━━━━━ Supplied data
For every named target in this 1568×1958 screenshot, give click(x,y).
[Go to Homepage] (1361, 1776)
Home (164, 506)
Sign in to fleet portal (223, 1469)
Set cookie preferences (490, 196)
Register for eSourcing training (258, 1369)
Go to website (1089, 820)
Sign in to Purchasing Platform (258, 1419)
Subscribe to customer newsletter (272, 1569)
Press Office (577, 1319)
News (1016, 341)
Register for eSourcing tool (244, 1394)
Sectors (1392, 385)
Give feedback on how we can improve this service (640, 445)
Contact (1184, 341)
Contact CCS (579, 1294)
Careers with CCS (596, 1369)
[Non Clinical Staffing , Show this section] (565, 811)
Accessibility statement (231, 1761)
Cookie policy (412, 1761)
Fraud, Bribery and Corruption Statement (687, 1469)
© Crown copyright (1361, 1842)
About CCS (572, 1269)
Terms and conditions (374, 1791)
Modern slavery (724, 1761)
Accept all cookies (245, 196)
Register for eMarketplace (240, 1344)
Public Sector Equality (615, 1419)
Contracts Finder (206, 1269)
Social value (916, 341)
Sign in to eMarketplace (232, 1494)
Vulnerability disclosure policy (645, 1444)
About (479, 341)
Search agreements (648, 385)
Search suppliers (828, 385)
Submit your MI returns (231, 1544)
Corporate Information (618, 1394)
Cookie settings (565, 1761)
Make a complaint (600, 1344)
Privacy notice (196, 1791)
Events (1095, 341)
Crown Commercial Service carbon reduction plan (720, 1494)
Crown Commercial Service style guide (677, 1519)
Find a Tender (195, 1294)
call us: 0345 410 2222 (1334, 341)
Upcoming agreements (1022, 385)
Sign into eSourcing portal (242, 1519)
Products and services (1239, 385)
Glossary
━━━━━━━━━━
_Exercise_
In the data above, retype exactly and only the lines between the one holding "Home (164, 506)" and the one holding "Submit your MI returns (231, 1544)", inclusive.

_Your response_
Home (164, 506)
Sign in to fleet portal (223, 1469)
Set cookie preferences (490, 196)
Register for eSourcing training (258, 1369)
Go to website (1089, 820)
Sign in to Purchasing Platform (258, 1419)
Subscribe to customer newsletter (272, 1569)
Press Office (577, 1319)
News (1016, 341)
Register for eSourcing tool (244, 1394)
Sectors (1392, 385)
Give feedback on how we can improve this service (640, 445)
Contact (1184, 341)
Contact CCS (579, 1294)
Careers with CCS (596, 1369)
[Non Clinical Staffing , Show this section] (565, 811)
Accessibility statement (231, 1761)
Cookie policy (412, 1761)
Fraud, Bribery and Corruption Statement (687, 1469)
© Crown copyright (1361, 1842)
About CCS (572, 1269)
Terms and conditions (374, 1791)
Modern slavery (724, 1761)
Accept all cookies (245, 196)
Register for eMarketplace (240, 1344)
Public Sector Equality (615, 1419)
Contracts Finder (206, 1269)
Social value (916, 341)
Sign in to eMarketplace (232, 1494)
Vulnerability disclosure policy (645, 1444)
About (479, 341)
Search agreements (648, 385)
Search suppliers (828, 385)
Submit your MI returns (231, 1544)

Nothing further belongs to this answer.